A processo 4 poliziotti, un avvocato e un addetto alla sicurezza. L'indagine sui fatti durante la partita tra Nottingham Forrest e Liverpool è partita nel 2012. Processo al via il 9 agosto
Quella strage, rimasta sempre senza colpevoli, aveva cambiato il modo di concepire la sicurezza negli stadi inglesi. Era il 15 aprile 1989 quando all’Hillsborough Stadium di Sheffield, durante la semifinale di FA Cup tra Nottingham Forrest e Liverpool. Potevano essere salvate. Invece morirono 96 persone, tutti tifosi dei Reds, schiacciate e calpestate dalla calca. Non ha mai pagato nessuno. Di più, si è scoperto che molti rapporti – 164 – vennero falsificati.
E una nuova inchiesta, cominciata nel 2012 dopo che una petizione popolare ha imposto al Governo di desecretare i documenti della polizia sulla strage di Hillsborough, ristabilisce una verità agghiacciante. Le colpe di quella tragedia sono della polizia e del governo, sostiene l’accusa. Le cariche della polizia che comprimono donne, vecchi e bambini verso la loro morte, i medici che fanno l’esame del sangue ai cadaveri dei bambini per dimostrare che sono ubriachi; per non parlare del medico legale incaricato che alle 15.15 – 9 minuti dopo la sospensione della partita – decreta la morte per asfissia irreversibile delle 94 persone rimaste a terra.
Adesso, la svolta: la procura britannica ha annunciato che 6 persone sono state incriminate. Tra gli accusati c’è David Duckenfield, ex ufficiale della polizia che era responsabile delle operazioni delle forze dell’ordine allo stadio nel giorno del disastro. È stato incriminato per omicidio di 95 persone causato da “negligenza grave”. Gli altri cinque incriminati sono ufficiali di polizia, un avvocato che aveva lavorato per la polizia, un addetto alla sicurezza allo stadio. Sono accusati di ostacolo al corso della giustizia, violazione delle regole della sicurezza e negligenza di pubblico ufficiale.
Ventotto anni dopo, i parenti delle vittime non hanno dimenticato. E si sono abbracciati fuori dall’edificio in cui si erano radunati a Warrington: “Ero spaventato, assolutamente spaventato di rimanere di nuovo deluso. È così difficile combattere per la giustizia per un periodo così lungo”, ha detto Barry Devonside, sopravvissuto alla strage, nella quale morì invece il figlio 18enne. “Siamo stati schiaffeggiati in varie occasioni – ha aggiunto – Fortunatamente le famiglie hanno agito con la massima dignità”.
Adesso a qualcuno è chiesto di rispondere di quanto accadde quel pomeriggio. Assieme a Duckenfield, dovranno spiegare cosa successe anche Norman Bettison, ex commissario capo della polizia, a cui sono rivolte accuse di negligenza di pubblico ufficiale per il sospetto che abbia mentito sul suo coinvolgimento dopo il disastro e sulle responsabilità dei tifosi. Altri due ex capi della polizia, Donald Denton e Alan Foster, sono stati incriminati per ostacolo al corso della giustizia su presunte modifiche apportate a dichiarazioni delle vittime nelle indagini originali e nell’inchiesta sui decessi.

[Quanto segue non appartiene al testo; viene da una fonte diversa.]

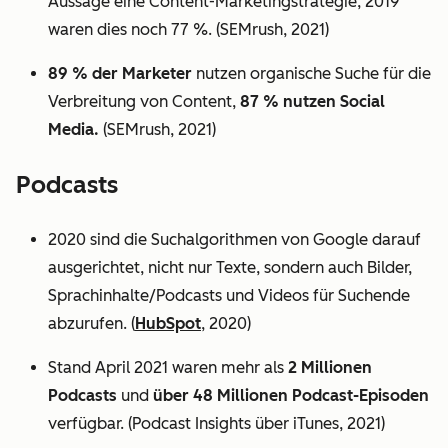
Aussage eine Content-Marketingstrategie, 2019
waren dies noch 77 %. (SEMrush, 2021)
89 % der Marketer
nutzen organische Suche für die
Verbreitung von Content,
87 % nutzen Social
Media.
(SEMrush, 2021)
Podcasts
2020 sind die Suchalgorithmen von Google darauf
ausgerichtet, nicht nur Texte, sondern auch Bilder,
Sprachinhalte/Podcasts und Videos für Suchende
abzurufen. (
HubSpot
, 2020)
Stand April 2021 waren mehr als
2 Millionen
Podcasts
und
über 48 Millionen Podcast-Episoden
verfügbar. (Podcast Insights über iTunes, 2021)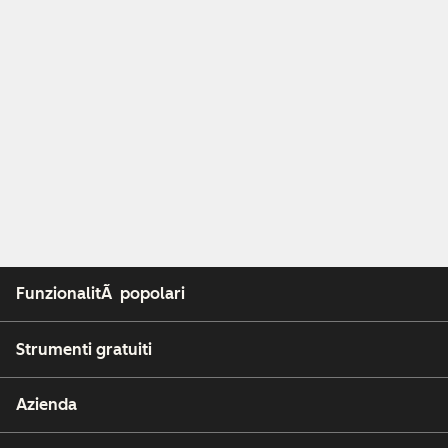
FunzionalitÃ popolari
Strumenti gratuiti
Azienda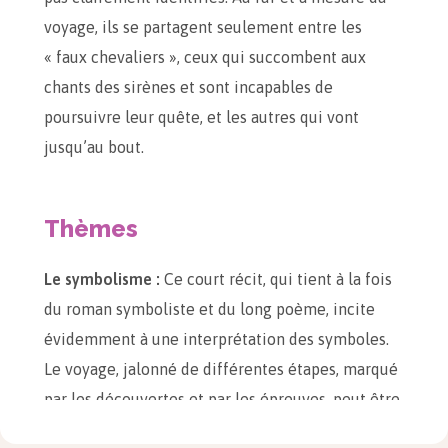
voyage, ils se partagent seulement entre les
« faux chevaliers », ceux qui succombent aux
chants des sirènes et sont incapables de
poursuivre leur quête, et les autres qui vont
jusqu’au bout.
Thèmes
Le symbolisme :
Ce court récit, qui tient à la fois
du roman symboliste et du long poème, incite
évidemment à une interprétation des symboles.
Le voyage, jalonné de différentes étapes, marqué
par les découvertes et par les épreuves, peut être
vu comme une métaphore de la vie humaine. Il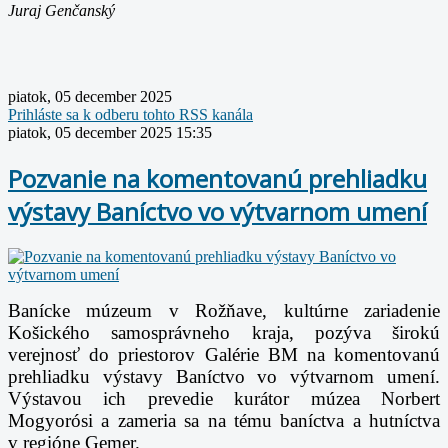
Juraj Genčanský
piatok, 05 december 2025
Prihláste sa k odberu tohto RSS kanála
piatok, 05 december 2025 15:35
Pozvanie na komentovanú prehliadku
výstavy Baníctvo vo výtvarnom umení
Banícke múzeum v Rožňave, kultúrne zariadenie
Košického samosprávneho kraja, pozýva širokú
verejnosť do priestorov Galérie BM na komentovanú
prehliadku výstavy Baníctvo vo výtvarnom umení.
Výstavou ich prevedie kurátor múzea Norbert
Mogyorósi a zameria sa na tému baníctva a hutníctva
v regióne Gemer.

L’avvocato Peter Metcalf, invece, dovrà rispondere di ostacolo alla giustizia per accuse simili. Graham Mackrell, ufficiale della sicurezza al tempo del disastro, avrebbe violato le regole della sicurezza e non aver agito in modo responsabile per tutelare le altre persone. A parte Duckenfield – perseguito già nel 1999 prima che il suo caso venisse bloccato e quindi ora è in attesa della revoca del blocco – gli altri imputati compariranno davanti al tribunale di Warrington il 9 agosto per la prima udienza.